18. Process according to claim 17, whereby the bonding layer (36, 39) within the functional frame (34, 34′) has a thickness of at least partially between 0.2 μm and 3.0 μm, preferably between 0.5 μm and 2.0 μm.

19. Process according to one of claims 17 to 18, whereby the concave surface (38, 38′), in cross-section is axially symmetrical with respect to an axis of symmetry (A2, A3, A4) and an apex (a1, a1′) of the concave surface (38, 38′).

20. Process according to claim 17, whereby the bonding layer (37) consists of an organic material, preferably an epoxy material, polyimide, or adhesive.

21. Process according to claim 17, whereby a layer (54) acting as an adhesive is applied to an oxide (55) in the bonding material (36) within the functional frame (34); in particular, the oxide at least partially forms the concave surface in order to transfer it to the layer acting as an adhesive.

22. Process for manufacturing a semiconductor wafer (2), whereby the process consists of the following steps Provision of a semiconductor wafer with at least one functional frame (34, 34′, 34″, 34*) formed from a first layer (31, 31′, 31″, 31*) of the semiconductor wafer, in particular by a recess (39a, 36a) formed therein; andoverpolishing of an applied second layer, whereby a region of the second layer within the functional frame (34) is formed with an at least partially concave surface (38, 38′) for contacting an underside (22) of a printed semiconductor component (20, 40).

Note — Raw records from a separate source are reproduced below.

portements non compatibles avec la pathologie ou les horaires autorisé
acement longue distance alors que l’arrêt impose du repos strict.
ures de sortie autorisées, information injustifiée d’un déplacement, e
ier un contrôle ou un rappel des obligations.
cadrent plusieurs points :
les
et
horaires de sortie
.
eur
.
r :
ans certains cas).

23. Process according to claim 21, whereby the overpolishing involves chemical-mechanical polishing.

24. Process according to any one of claims 22 to 23, whereby the process further consists of: after overpolishing, application of a third layer (54) serving as an adhesive layer.

25. Process according to the preceding claim 24, whereby the third layer (54) serving as an adhesive layer has a thickness between 20.0 nm and 1000.0 nm, preferably between 50.0 nm and 500.0 nm.

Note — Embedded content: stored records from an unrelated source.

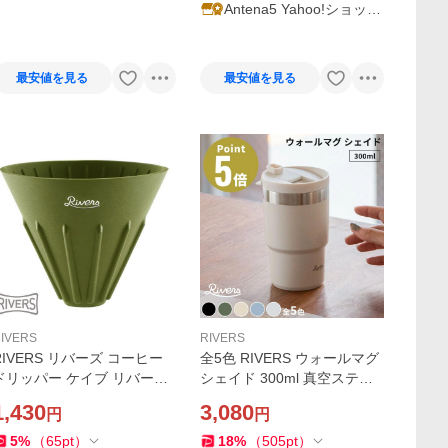
グ店
Antena5 Yahoo!ショッピ
ング店
最安値を見る
最安値を見る
IVERS
RIVERS
RIVERS リバーズ コーヒー
全5色 RIVERS ウォールマグ
ドリッパー ケイブ リバーシ
シェイド 300ml 真空ステン
ブル オリーブ
レスタンブラー WALLMUG
1,430
3,080
円
円
SHADE 珈琲 保温マグボトル
リバース リバーズ 超PayPay
5
%
（
65
pt
）
18
%
（
505
pt
）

26. Process according to one of claims 22 to 25, whereby material (39) of the overpolished second layer together with the adhesive layer (54) within the functional frame (34) has a thickness between 0.2 μm and 4.0 μm at least in sections, preferably between 0.5 μm and 2.5 μm.

27. Process according to one of claims 22 to 26, whereby the concave surface (38, 38′), in cross-section is axially symmetrical with respect to an axis of symmetry (A2, A3, A4) and an apex (a1, a1′) of the concave surface (38, 38′).

28. Process according to claim 22, whereby the second layer consists of an oxide layer, preferably an oxide layer.

29. Transfer printing process, whereby the process has the following steps Provision of a first semiconductor wafer (1) with semiconductor components (20) removable therefrom;provision of a second semiconductor wafer (2);transfer of at least one component (20, 40) from the first semiconductor wafer (1) to the second semiconductor wafer (2) in a transfer printing step;whereby the at least one component (20) is transferred and printed 2: on a concave surface (38, 38′, 38″) within a functional frame (34, 34′, 34″, 34*) of the second semiconductor wafer (2).

30. Transfer printing process according to claim 29, whereby the process further consists of recognizing a position (x, y) of the at least one frame (34) on the semiconductor wafer (2) by means of recesses (82a, 82b) in the at least one frame (34).

31. Transfer printing process according to claim 29 or 30, whereby at least two components (20) are printed on the concave surface (38) within a functional frame (34, 34′).

32. The transfer printing process according to any one of claims 29 to 31, whereby a plurality of semiconductor devices are transferred from the first semiconductor wafer (1) to the second semiconductor wafer (2); in particular, one device (20, 40) at a time is transferred to a concave surface (38) within one of the functional frames (34, 34′).